Executed Inmate's Wife Sues Court of Criminal Appeals Judge Keller
Suit argues Court of Criminal Appeals Presiding Judge Sharon Keller violated Michael Richard's due process rights by refusing to hear his appeal only because it was filed after 5pm, an arbitrary deadline set by Keller
By Jordan Smith, Fri., Nov. 16, 2007
On Sept. 25, Keller closed the courthouse to Richard's 11th-hour appeal challenging the constitutionality of the tri-chemical method of lethal injection. Richard's attorneys sought to file the appeal in response to the U.S. Supreme Court's decision that day to review two Kentucky inmates' challenge to the tri-chemical method. The appeal was delayed, however, because of computer problems; at the time, the court did not accept any e-filing, even in life-and-death cases. Although Richard's attorney David Dow, of the University of Houston Law Center, told the court he would need only about 20 additional minutes to get the appeal to the court, Keller refused. "We close at 5," she told reporters. Keller's decision to refuse Richard's appeal meant he was, in effect, blocked from appealing to the Supremes, who likely would have granted his stay. Instead, he was executed – the only inmate executed in the U.S. since the high court announced it would review the constitutionality of the lethal injection method.

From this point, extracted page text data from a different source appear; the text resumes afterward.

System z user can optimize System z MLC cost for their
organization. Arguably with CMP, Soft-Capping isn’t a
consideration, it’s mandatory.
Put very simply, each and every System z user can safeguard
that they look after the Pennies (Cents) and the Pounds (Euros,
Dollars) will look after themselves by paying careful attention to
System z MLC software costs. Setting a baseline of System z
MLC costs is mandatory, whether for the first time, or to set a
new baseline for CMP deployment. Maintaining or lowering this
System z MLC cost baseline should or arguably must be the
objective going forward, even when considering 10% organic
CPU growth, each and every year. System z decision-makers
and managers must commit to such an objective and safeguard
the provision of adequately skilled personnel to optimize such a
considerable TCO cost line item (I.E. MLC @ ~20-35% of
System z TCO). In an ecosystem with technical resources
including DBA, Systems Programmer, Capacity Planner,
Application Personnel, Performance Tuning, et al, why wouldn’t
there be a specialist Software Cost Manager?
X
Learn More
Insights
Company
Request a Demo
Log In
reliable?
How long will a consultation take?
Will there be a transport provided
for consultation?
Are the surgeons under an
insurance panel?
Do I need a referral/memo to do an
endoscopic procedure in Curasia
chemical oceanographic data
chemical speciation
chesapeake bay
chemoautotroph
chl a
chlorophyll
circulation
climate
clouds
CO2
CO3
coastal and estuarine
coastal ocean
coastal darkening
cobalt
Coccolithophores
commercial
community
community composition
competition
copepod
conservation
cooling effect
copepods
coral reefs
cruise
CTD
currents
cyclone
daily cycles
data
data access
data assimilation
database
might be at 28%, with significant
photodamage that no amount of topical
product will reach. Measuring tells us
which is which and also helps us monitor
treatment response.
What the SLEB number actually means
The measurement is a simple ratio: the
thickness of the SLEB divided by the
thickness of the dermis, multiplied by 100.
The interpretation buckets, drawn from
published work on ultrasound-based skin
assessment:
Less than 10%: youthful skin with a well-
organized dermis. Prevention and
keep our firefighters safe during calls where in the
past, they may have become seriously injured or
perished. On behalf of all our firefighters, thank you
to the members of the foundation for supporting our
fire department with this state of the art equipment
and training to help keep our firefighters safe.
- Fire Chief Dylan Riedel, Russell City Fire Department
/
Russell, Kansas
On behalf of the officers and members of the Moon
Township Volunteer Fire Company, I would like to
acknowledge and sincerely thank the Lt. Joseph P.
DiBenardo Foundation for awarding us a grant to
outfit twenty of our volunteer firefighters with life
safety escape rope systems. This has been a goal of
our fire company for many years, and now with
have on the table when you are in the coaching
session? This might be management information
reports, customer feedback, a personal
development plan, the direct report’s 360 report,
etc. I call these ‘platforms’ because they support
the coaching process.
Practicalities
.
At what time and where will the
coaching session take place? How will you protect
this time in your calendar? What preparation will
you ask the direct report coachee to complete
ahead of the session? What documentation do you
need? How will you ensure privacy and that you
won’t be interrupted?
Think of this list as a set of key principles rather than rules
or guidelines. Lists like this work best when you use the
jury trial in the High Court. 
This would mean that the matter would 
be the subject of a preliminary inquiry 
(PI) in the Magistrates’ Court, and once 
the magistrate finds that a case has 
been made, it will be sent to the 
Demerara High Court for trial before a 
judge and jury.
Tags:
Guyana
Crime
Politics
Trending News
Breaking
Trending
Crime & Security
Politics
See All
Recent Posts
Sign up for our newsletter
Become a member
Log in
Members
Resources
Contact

Marsha Richard's federal lawsuit names Keller in her individual and official capacity, noting that she is not afforded any immunity from the suit because her actions were "without any authority whatever" and were blatantly unconstitutional – indeed, the court has "previously" considered appeals past the alleged 5pm deadline, Richard argues. "No law or rule gave ... Keller the authority to close the court to prevent the appeal," reads the suit. Keller, who has served on the court since 1994, "has participated in hundreds of death penalty appeals and knew the consequence of her actions would be the death of Michael Richard without due process review."
Keller's actions (or inaction) in the Richard case prompted 19 attorneys to sign on to an official complaint filed with the Texas Commission on Judicial Conduct, and nearly 300 attorneys, former judges, and law professors joined a petition asking the CCA to adopt rules for e-filing. Last week the court did just that, allowing lawyers to file electronically in death penalty cases. Marsha Richard's attorney, Randall Kallinen, told the Houston Chronicle that the court's new e-filing rule is "an admission by the [court] that what happened was wrong," but he said it "doesn't fix the problem of someone ordering the stopping of filings." As such, Richard's suit seeks a federal order barring Keller, the CCA, or its clerk from refusing any emergency death penalty filings.
Marsha Richard, who married Michael in November 2002, also seeks unspecified monetary damages and attorney fees.